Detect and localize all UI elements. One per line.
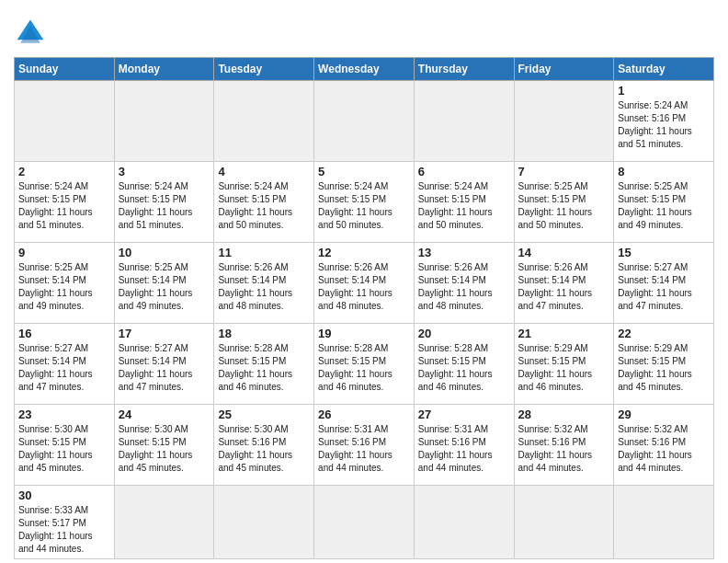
- day-number: 22: [618, 327, 710, 340]
- daylight-label: Daylight: 11 hours and 51 minutes.: [119, 207, 193, 230]
- header-day-sunday: Sunday: [15, 58, 115, 81]
- sunrise-label: Sunrise: 5:29 AM: [518, 343, 588, 353]
- sunrise-label: Sunrise: 5:26 AM: [218, 262, 288, 272]
- daylight-label: Daylight: 11 hours and 47 minutes.: [18, 369, 93, 392]
- day-info: Sunrise: 5:32 AMSunset: 5:16 PMDaylight:…: [518, 423, 610, 475]
- header-row: SundayMondayTuesdayWednesdayThursdayFrid…: [15, 58, 714, 81]
- sunset-label: Sunset: 5:15 PM: [618, 194, 686, 204]
- calendar-cell: 13Sunrise: 5:26 AMSunset: 5:14 PMDayligh…: [414, 243, 514, 324]
- calendar-cell: [314, 486, 415, 559]
- day-info: Sunrise: 5:30 AMSunset: 5:15 PMDaylight:…: [18, 423, 110, 475]
- sunrise-label: Sunrise: 5:24 AM: [18, 181, 88, 191]
- daylight-label: Daylight: 11 hours and 51 minutes.: [618, 126, 692, 149]
- sunrise-label: Sunrise: 5:25 AM: [119, 262, 188, 272]
- calendar-cell: 18Sunrise: 5:28 AMSunset: 5:15 PMDayligh…: [214, 324, 314, 405]
- day-number: 27: [418, 408, 510, 421]
- header-day-friday: Friday: [514, 58, 614, 81]
- calendar-cell: [114, 486, 214, 559]
- header-day-wednesday: Wednesday: [314, 58, 415, 81]
- sunrise-label: Sunrise: 5:28 AM: [418, 343, 488, 353]
- day-number: 2: [18, 165, 110, 178]
- header-day-thursday: Thursday: [414, 58, 514, 81]
- sunrise-label: Sunrise: 5:32 AM: [618, 424, 688, 434]
- sunrise-label: Sunrise: 5:31 AM: [318, 424, 388, 434]
- day-info: Sunrise: 5:24 AMSunset: 5:15 PMDaylight:…: [418, 180, 510, 232]
- sunset-label: Sunset: 5:16 PM: [418, 437, 486, 447]
- sunset-label: Sunset: 5:16 PM: [318, 437, 386, 447]
- day-info: Sunrise: 5:31 AMSunset: 5:16 PMDaylight:…: [418, 423, 510, 475]
- daylight-label: Daylight: 11 hours and 49 minutes.: [18, 288, 93, 311]
- day-info: Sunrise: 5:27 AMSunset: 5:14 PMDaylight:…: [18, 342, 110, 394]
- logo: [14, 17, 51, 50]
- day-info: Sunrise: 5:28 AMSunset: 5:15 PMDaylight:…: [318, 342, 410, 394]
- sunset-label: Sunset: 5:15 PM: [119, 194, 187, 204]
- calendar-cell: 3Sunrise: 5:24 AMSunset: 5:15 PMDaylight…: [114, 162, 214, 243]
- day-info: Sunrise: 5:32 AMSunset: 5:16 PMDaylight:…: [618, 423, 710, 475]
- sunset-label: Sunset: 5:16 PM: [618, 437, 686, 447]
- sunrise-label: Sunrise: 5:25 AM: [18, 262, 88, 272]
- sunset-label: Sunset: 5:14 PM: [18, 356, 86, 366]
- day-number: 1: [618, 84, 710, 98]
- day-number: 5: [318, 165, 410, 178]
- calendar-cell: 5Sunrise: 5:24 AMSunset: 5:15 PMDaylight…: [314, 162, 415, 243]
- header-day-saturday: Saturday: [614, 58, 714, 81]
- day-number: 14: [518, 246, 610, 259]
- calendar-cell: 9Sunrise: 5:25 AMSunset: 5:14 PMDaylight…: [15, 243, 115, 324]
- day-number: 21: [518, 327, 610, 340]
- day-info: Sunrise: 5:26 AMSunset: 5:14 PMDaylight:…: [218, 261, 310, 313]
- daylight-label: Daylight: 11 hours and 48 minutes.: [318, 288, 392, 311]
- calendar-cell: [514, 486, 614, 559]
- day-number: 18: [218, 327, 310, 340]
- header-day-tuesday: Tuesday: [214, 58, 314, 81]
- day-info: Sunrise: 5:24 AMSunset: 5:15 PMDaylight:…: [218, 180, 310, 232]
- calendar-cell: 26Sunrise: 5:31 AMSunset: 5:16 PMDayligh…: [314, 405, 415, 486]
- daylight-label: Daylight: 11 hours and 47 minutes.: [518, 288, 593, 311]
- calendar-cell: 2Sunrise: 5:24 AMSunset: 5:15 PMDaylight…: [15, 162, 115, 243]
- daylight-label: Daylight: 11 hours and 45 minutes.: [119, 450, 193, 473]
- sunrise-label: Sunrise: 5:33 AM: [18, 505, 88, 515]
- calendar-cell: 17Sunrise: 5:27 AMSunset: 5:14 PMDayligh…: [114, 324, 214, 405]
- sunset-label: Sunset: 5:14 PM: [119, 275, 187, 285]
- daylight-label: Daylight: 11 hours and 50 minutes.: [418, 207, 493, 230]
- day-number: 3: [119, 165, 210, 178]
- calendar-cell: [514, 81, 614, 162]
- calendar-cell: [15, 81, 115, 162]
- day-info: Sunrise: 5:33 AMSunset: 5:17 PMDaylight:…: [18, 504, 110, 556]
- calendar-cell: [214, 486, 314, 559]
- week-row-4: 23Sunrise: 5:30 AMSunset: 5:15 PMDayligh…: [15, 405, 714, 486]
- sunset-label: Sunset: 5:15 PM: [518, 194, 586, 204]
- day-number: 7: [518, 165, 610, 178]
- sunrise-label: Sunrise: 5:27 AM: [618, 262, 688, 272]
- sunset-label: Sunset: 5:14 PM: [318, 275, 386, 285]
- day-info: Sunrise: 5:27 AMSunset: 5:14 PMDaylight:…: [618, 261, 710, 313]
- day-info: Sunrise: 5:24 AMSunset: 5:15 PMDaylight:…: [318, 180, 410, 232]
- sunset-label: Sunset: 5:16 PM: [218, 437, 286, 447]
- week-row-1: 2Sunrise: 5:24 AMSunset: 5:15 PMDaylight…: [15, 162, 714, 243]
- daylight-label: Daylight: 11 hours and 44 minutes.: [518, 450, 593, 473]
- week-row-3: 16Sunrise: 5:27 AMSunset: 5:14 PMDayligh…: [15, 324, 714, 405]
- daylight-label: Daylight: 11 hours and 46 minutes.: [218, 369, 292, 392]
- day-number: 29: [618, 408, 710, 421]
- sunrise-label: Sunrise: 5:30 AM: [18, 424, 88, 434]
- sunrise-label: Sunrise: 5:30 AM: [119, 424, 188, 434]
- daylight-label: Daylight: 11 hours and 50 minutes.: [218, 207, 292, 230]
- daylight-label: Daylight: 11 hours and 49 minutes.: [618, 207, 692, 230]
- calendar-cell: [314, 81, 415, 162]
- daylight-label: Daylight: 11 hours and 50 minutes.: [318, 207, 392, 230]
- day-info: Sunrise: 5:24 AMSunset: 5:15 PMDaylight:…: [119, 180, 210, 232]
- daylight-label: Daylight: 11 hours and 49 minutes.: [119, 288, 193, 311]
- calendar-cell: 29Sunrise: 5:32 AMSunset: 5:16 PMDayligh…: [614, 405, 714, 486]
- day-number: 20: [418, 327, 510, 340]
- sunset-label: Sunset: 5:15 PM: [218, 356, 286, 366]
- daylight-label: Daylight: 11 hours and 44 minutes.: [18, 531, 93, 554]
- calendar-cell: 1Sunrise: 5:24 AMSunset: 5:16 PMDaylight…: [614, 81, 714, 162]
- sunset-label: Sunset: 5:15 PM: [18, 437, 86, 447]
- calendar-cell: 10Sunrise: 5:25 AMSunset: 5:14 PMDayligh…: [114, 243, 214, 324]
- sunrise-label: Sunrise: 5:26 AM: [418, 262, 488, 272]
- sunset-label: Sunset: 5:15 PM: [618, 356, 686, 366]
- day-info: Sunrise: 5:24 AMSunset: 5:15 PMDaylight:…: [18, 180, 110, 232]
- calendar-cell: 6Sunrise: 5:24 AMSunset: 5:15 PMDaylight…: [414, 162, 514, 243]
- sunset-label: Sunset: 5:17 PM: [18, 518, 86, 528]
- calendar-header: SundayMondayTuesdayWednesdayThursdayFrid…: [15, 58, 714, 81]
- calendar-cell: 8Sunrise: 5:25 AMSunset: 5:15 PMDaylight…: [614, 162, 714, 243]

________

Problem description: If a line in the records contains the word "header", copy it out.

Solved exercise:
- header-day-sunday: Sunday: [15, 58, 115, 81]
- header-row: SundayMondayTuesdayWednesdayThursdayFrid…: [15, 58, 714, 81]
- header-day-friday: Friday: [514, 58, 614, 81]
- header-day-wednesday: Wednesday: [314, 58, 415, 81]
- header-day-thursday: Thursday: [414, 58, 514, 81]
- header-day-saturday: Saturday: [614, 58, 714, 81]
- header-day-tuesday: Tuesday: [214, 58, 314, 81]
- calendar-header: SundayMondayTuesdayWednesdayThursdayFrid…: [15, 58, 714, 81]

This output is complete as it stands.